September 21, 2014
Once street sellers voice demands
For The Herald
BA City Once neighbourhood’s street sellers, headed by a Senegalese jewellery-peddler group, occupied yesterday Pueyrredón Avenue during a few hours to resist the eviction order issued by City Hall and demanded that local authorities sit at a table to negotiate with them instead of appealing to force.
“We are working legally, they can’t throw us out! Why don’t they come here to talk?”, cried out the street vendors.
“We want to work!”
But from local government offices, the only voice heard was Deputy Mayor María Eugenia Vidal, endorsing the security scheme.
“Street trade is allowed in the City provided it is not illegal merchandise. Otherwise, we are dealing with crime”, Mayor Mauricio Macri’s second-in-command publicly argued.
It was another episode in the running battle the ruling centre-right PRO party has maintained with street sellers since taking office in 2007.
Two years ago, on January, 2012, the battleground was downtown Florida pedestrian street, a traditional touristic and commercial stroll whose middle lane used to offer all types of goods —from clothing and paintings to pirated movies and CDs— at a remarkably lower price than nearby legal shops.
CAME (Argentine Confederation of Medium-sized Businesses) retailer association accused street sellers of unfair competition because they were unable to match their own prices to the almost tax-free level of street vendors and, therefore risked going bankrupt. And Macri’s administration stated that most of the merchandise sold in the street was illegal or, at least, of “dubious origin.”
Consequently, City Hall ordered the Metropolitan Police to clear them out.
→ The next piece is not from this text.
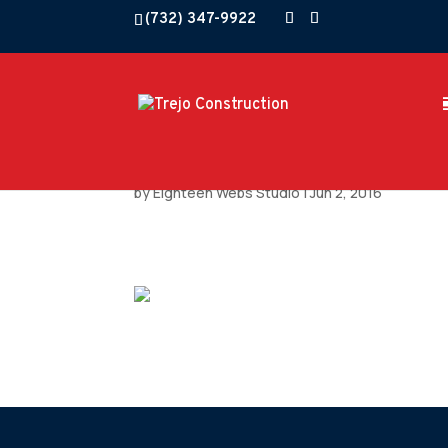
(732) 347-9922
by
Eighteen Webs Studio
|
Jun 2, 2016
In some cases, mainly handicrafts selling-points, an alternative solution was presented to them by the Public Space Ministry for inspectors to resettle them in itinerant fairs throughout the City. But not everyone accepted it.
“I filed an injunction request to halt a City Hall order. They wanted me to work only on Wednesdays and weekends in different places. That didn’t meet my basic needs. I am a mother of four, I need to work every day”, artisan Ada Pérez from the Free Traders Movement told the Herald.
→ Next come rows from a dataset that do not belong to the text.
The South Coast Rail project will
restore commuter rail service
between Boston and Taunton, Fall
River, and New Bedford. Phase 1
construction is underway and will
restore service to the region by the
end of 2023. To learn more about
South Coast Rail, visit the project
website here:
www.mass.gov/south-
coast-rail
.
Since then, it was only a matter of time before City Hall started to focus on similar street-selling spots like Once.
Eviction or assault order?
Early in the morning yesterday, a BA City Metropolitan Police squad was deployed from Mitre street to Corrientes avenue, near the Once railhead terminal, and dismantled three “illegal marketplaces” on the sidewalk.
A large number CDs and clothes were seized on the grounds of violating BA City Trademarks Act.
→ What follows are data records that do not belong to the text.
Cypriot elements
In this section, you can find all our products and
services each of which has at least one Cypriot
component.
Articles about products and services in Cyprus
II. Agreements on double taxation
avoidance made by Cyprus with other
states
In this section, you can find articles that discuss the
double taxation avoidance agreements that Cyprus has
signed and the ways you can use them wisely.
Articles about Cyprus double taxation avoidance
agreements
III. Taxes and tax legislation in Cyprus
It was City Hall’s second-largest security operation this week in Once but street sellers denounced Macri’s government has been putting pressure on them since last weekend.
On Wednesday, the same Senegalese traders group which protested yesterday had blocked Corrientes Avenue, one of the busiest roads heading downtown, accusing BA City’s security arm of “stealing” from them thousands of pesos in watches, gems and belts they work with while also taking their mobile phones and personal computers without further explanations.
“It was 5am and I was taking a shower, preparing for work, when suddenly I heard a lot of noise in the hallway,” Macodou Seye told state-run news agency Télam.
“When I opened the door, dressed only with a towel, I saw a gun pointing in my face”.
Senegalese immigrants carrying boxes full of colourful merchandises are a common scene in BA City streets. A large number of them relocated in Once neighbourhood once they were ejected from Florida street.
And so did other street vendors who crowded into Pueyrredón Avenue and nearby streets with their low-cost merchandise. For City Hall, they are part of a crime syndicate trading in stolen merchandise. And overpopulated streets also attract pick-pockets.
“When you face mobs, the State can’t surrender. We have been fighting this battle for so long and in all places —Florida, Constitución and Retiro neighbourhoods— you discover the same: its merchandise whose origin can’t be explained”, Vidal affirmed.